▶ **What to work on**: Look in the data below for the line that has "Homeowners Money In", then print exactly every line from there through the line that has "just how to work every little thing.", leaving pictures out.
___
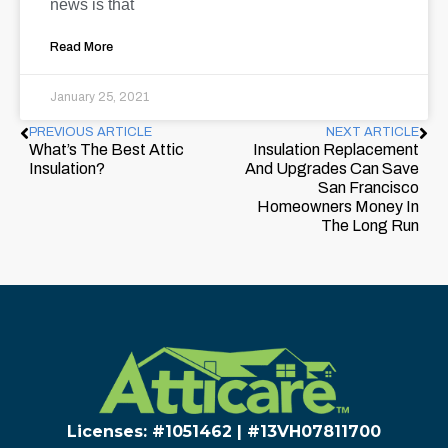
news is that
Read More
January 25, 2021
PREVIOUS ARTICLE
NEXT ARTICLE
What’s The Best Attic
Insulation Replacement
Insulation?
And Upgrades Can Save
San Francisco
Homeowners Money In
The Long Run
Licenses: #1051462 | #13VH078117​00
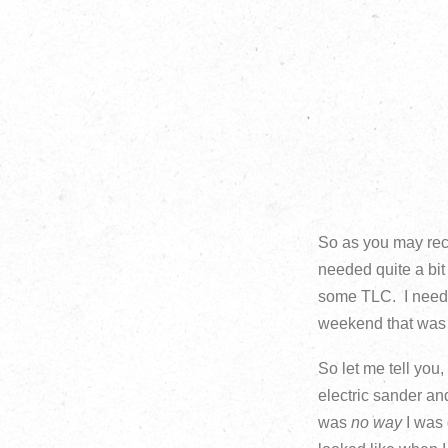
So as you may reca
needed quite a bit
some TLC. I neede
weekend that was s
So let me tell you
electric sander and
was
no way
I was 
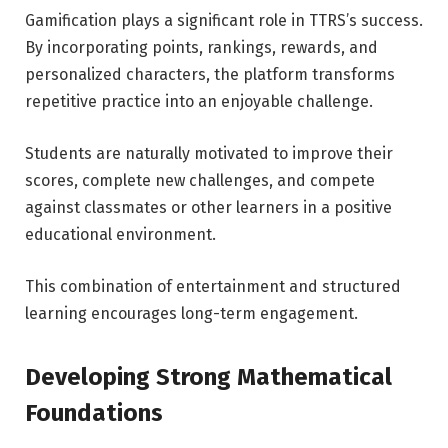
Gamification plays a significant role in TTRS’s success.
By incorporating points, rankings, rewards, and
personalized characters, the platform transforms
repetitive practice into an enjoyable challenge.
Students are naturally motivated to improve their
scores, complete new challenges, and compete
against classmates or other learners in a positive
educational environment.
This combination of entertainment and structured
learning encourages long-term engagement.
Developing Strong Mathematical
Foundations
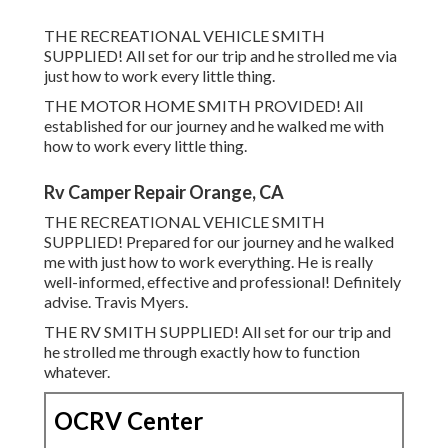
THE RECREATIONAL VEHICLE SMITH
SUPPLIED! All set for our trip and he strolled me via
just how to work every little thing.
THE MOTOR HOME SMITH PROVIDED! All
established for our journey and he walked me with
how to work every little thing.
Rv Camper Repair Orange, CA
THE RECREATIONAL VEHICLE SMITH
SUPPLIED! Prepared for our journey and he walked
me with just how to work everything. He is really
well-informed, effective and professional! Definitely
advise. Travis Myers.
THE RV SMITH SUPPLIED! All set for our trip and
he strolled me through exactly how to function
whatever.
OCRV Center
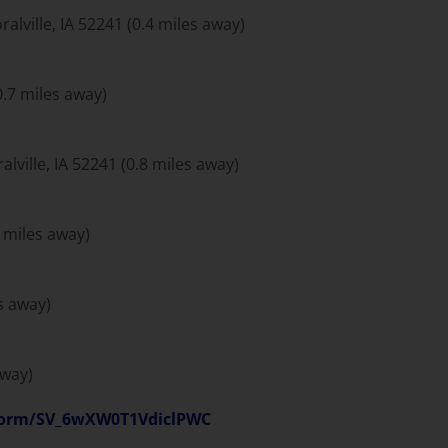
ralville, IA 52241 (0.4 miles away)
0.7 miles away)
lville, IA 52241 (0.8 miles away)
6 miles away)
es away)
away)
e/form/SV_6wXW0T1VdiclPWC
___
▶ **Written solution**:
Homeowners Money In
The Long Run
Licenses: #1051462 | #13VH078117​00
So as you may reca
needed quite a bit
some TLC. I neede
weekend that was s
So let me tell you
electric sander and
was
no way
I was 
Gamification plays a significant role in TTRS’s success.
By incorporating points, rankings, rewards, and
personalized characters, the platform transforms
repetitive practice into an enjoyable challenge.
Students are naturally motivated to improve their
scores, complete new challenges, and compete
against classmates or other learners in a positive
educational environment.
This combination of entertainment and structured
learning encourages long-term engagement.
Developing Strong Mathematical
Foundations
THE RECREATIONAL VEHICLE SMITH
SUPPLIED! All set for our trip and he strolled me via
just how to work every little thing.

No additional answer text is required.